* **Directions for this task**: Copy each line of the listing below exactly and drop the images.
(Records for processing)
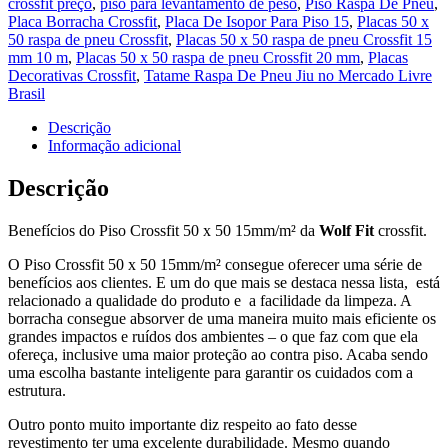
crossfit preço
,
piso para levantamento de peso
,
Piso Raspa De Pneu
,
Placa Borracha Crossfit
,
Placa De Isopor Para Piso 15
,
Placas 50 x
50 raspa de pneu Crossfit
,
Placas 50 x 50 raspa de pneu Crossfit 15
mm 10 m
,
Placas 50 x 50 raspa de pneu Crossfit 20 mm
,
Placas
Decorativas Crossfit
,
Tatame Raspa De Pneu Jiu no Mercado Livre
Brasil
Descrição
Informação adicional
Descrição
Benefícios do Piso Crossfit 50 x 50 15mm/m²
da
Wolf Fit
crossfit.
O Piso Crossfit 50 x 50 15mm/m² consegue oferecer uma série de
benefícios aos clientes. E um do que mais se destaca nessa lista, está
relacionado a qualidade do produto e a facilidade da limpeza. A
borracha consegue absorver de uma maneira muito mais eficiente os
grandes impactos e ruídos dos ambientes – o que faz com que ela
ofereça, inclusive uma maior proteção ao contra piso. Acaba sendo
uma escolha bastante inteligente para garantir os cuidados com a
estrutura.
Outro ponto muito importante diz respeito ao fato desse
revestimento ter uma excelente durabilidade. Mesmo quando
(End Records for processing)
* **Solution to this task**:
crossfit preço
,
piso para levantamento de peso
,
Piso Raspa De Pneu
,
Placa Borracha Crossfit
,
Placa De Isopor Para Piso 15
,
Placas 50 x
50 raspa de pneu Crossfit
,
Placas 50 x 50 raspa de pneu Crossfit 15
mm 10 m
,
Placas 50 x 50 raspa de pneu Crossfit 20 mm
,
Placas
Decorativas Crossfit
,
Tatame Raspa De Pneu Jiu no Mercado Livre
Brasil
Descrição
Informação adicional
Descrição
Benefícios do Piso Crossfit 50 x 50 15mm/m²
da
Wolf Fit
crossfit.
O Piso Crossfit 50 x 50 15mm/m² consegue oferecer uma série de
benefícios aos clientes. E um do que mais se destaca nessa lista, está
relacionado a qualidade do produto e a facilidade da limpeza. A
borracha consegue absorver de uma maneira muito mais eficiente os
grandes impactos e ruídos dos ambientes – o que faz com que ela
ofereça, inclusive uma maior proteção ao contra piso. Acaba sendo
uma escolha bastante inteligente para garantir os cuidados com a
estrutura.
Outro ponto muito importante diz respeito ao fato desse
revestimento ter uma excelente durabilidade. Mesmo quando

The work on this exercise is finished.